What is Prompting - StayFresh

April 2026

What is Prompting: Operational Constraints

Prompting is not abstract instruction-writing. Prompting is a constrained pipeline where tokenization mechanics, token budgets, and control structures form the actual boundaries within which agent behavior operates.

Agents do not see "prompts." They see token sequences. Understanding prompting means understanding the mechanics that govern those sequences.

The Pipeline

Prompts follow a deterministic 7-stage process:

Human input: raw text (words, images, other media)
Tokenization: conversion to numerical token IDs (model-specific)
Token IDs: numerical representation ready for processing
LLM processing: core computation phase
Output token IDs: numerical response
Detokenization: conversion back to text tokens
Human-readable output: final agent response

This pipeline is the mechanism. Everything that happens to the prompt happens within this process.

Three Hard Constraints

1. Tokenization (The Conversion Constraint)

Tokenization is the compilation step.

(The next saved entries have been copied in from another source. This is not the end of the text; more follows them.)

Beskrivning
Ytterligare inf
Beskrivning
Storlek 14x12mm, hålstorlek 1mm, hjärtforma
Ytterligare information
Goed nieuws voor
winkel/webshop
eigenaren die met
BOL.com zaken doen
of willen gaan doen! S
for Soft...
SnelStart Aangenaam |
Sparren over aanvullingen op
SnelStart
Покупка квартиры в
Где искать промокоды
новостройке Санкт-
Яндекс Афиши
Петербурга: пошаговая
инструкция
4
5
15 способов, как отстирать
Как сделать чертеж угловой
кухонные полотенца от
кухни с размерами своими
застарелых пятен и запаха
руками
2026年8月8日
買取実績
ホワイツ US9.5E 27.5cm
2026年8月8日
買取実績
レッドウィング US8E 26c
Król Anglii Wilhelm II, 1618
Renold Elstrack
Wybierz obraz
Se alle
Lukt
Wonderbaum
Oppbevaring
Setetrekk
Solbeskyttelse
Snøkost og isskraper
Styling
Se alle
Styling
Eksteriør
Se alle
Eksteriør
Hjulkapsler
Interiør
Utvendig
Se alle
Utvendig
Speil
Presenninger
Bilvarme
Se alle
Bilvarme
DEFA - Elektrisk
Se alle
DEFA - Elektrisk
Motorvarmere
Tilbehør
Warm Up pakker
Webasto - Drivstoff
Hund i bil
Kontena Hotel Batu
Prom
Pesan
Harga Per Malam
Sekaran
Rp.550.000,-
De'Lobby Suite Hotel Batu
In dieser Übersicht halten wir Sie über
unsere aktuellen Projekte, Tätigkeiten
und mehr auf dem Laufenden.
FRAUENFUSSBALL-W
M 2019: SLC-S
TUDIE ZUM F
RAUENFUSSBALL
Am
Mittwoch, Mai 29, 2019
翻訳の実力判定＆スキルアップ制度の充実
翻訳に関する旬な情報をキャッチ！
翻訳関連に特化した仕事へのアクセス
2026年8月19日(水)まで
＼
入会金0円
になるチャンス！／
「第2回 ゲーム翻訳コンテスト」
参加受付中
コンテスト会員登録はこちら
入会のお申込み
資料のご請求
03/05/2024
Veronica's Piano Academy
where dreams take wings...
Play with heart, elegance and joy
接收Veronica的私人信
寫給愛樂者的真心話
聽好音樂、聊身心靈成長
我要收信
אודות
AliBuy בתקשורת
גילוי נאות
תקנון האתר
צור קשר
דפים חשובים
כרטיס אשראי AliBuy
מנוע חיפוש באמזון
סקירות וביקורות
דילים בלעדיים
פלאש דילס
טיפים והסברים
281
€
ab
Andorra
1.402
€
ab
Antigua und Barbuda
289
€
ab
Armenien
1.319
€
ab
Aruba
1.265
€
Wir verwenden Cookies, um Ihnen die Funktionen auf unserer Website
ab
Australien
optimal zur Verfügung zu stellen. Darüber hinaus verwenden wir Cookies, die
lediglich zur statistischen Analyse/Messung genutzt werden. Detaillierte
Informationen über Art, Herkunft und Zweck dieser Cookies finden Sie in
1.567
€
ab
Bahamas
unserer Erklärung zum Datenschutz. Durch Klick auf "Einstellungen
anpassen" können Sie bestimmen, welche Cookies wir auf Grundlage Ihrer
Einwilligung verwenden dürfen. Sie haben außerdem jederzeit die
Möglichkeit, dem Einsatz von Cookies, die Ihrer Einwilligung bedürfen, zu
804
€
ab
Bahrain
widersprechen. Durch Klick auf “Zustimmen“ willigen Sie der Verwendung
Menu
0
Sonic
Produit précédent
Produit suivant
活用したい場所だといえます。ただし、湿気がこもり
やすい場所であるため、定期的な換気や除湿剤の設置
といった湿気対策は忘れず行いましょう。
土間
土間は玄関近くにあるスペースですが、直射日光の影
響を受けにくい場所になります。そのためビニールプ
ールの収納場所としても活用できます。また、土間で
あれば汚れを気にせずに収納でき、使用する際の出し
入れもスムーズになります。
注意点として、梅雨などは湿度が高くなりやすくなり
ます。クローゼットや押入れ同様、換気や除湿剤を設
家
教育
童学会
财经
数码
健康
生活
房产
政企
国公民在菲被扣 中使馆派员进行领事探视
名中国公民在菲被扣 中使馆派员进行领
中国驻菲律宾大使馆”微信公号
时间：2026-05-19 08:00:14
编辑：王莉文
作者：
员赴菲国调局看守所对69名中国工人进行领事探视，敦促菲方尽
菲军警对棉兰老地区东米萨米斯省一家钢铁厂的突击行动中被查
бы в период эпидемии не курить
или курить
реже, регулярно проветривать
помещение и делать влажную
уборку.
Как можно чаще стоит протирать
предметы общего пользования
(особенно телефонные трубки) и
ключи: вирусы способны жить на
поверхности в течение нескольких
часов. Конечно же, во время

Just as code must be compiled to machine instructions, prompts must be tokenized to numerical sequences.

This has three practical implications:

Token count varies by provider. The same text tokenizes differently in GPT-3, GPT-4, and Gemini due to different tokenization algorithms.
Token counting is budgetable. You can measure token usage with libraries (tiktoken for OpenAI) or API feedback (Gemini).
Token efficiency matters. More concise prompts leave room for agent responses without hitting max token limits.

For agent specification: tokenization means agents do not see structural hints in formatting. They see token sequences. Decomposing specifications into structured sequences, not prose, respects how agents actually process input.

2. Max Tokens (The Working Memory Constraint)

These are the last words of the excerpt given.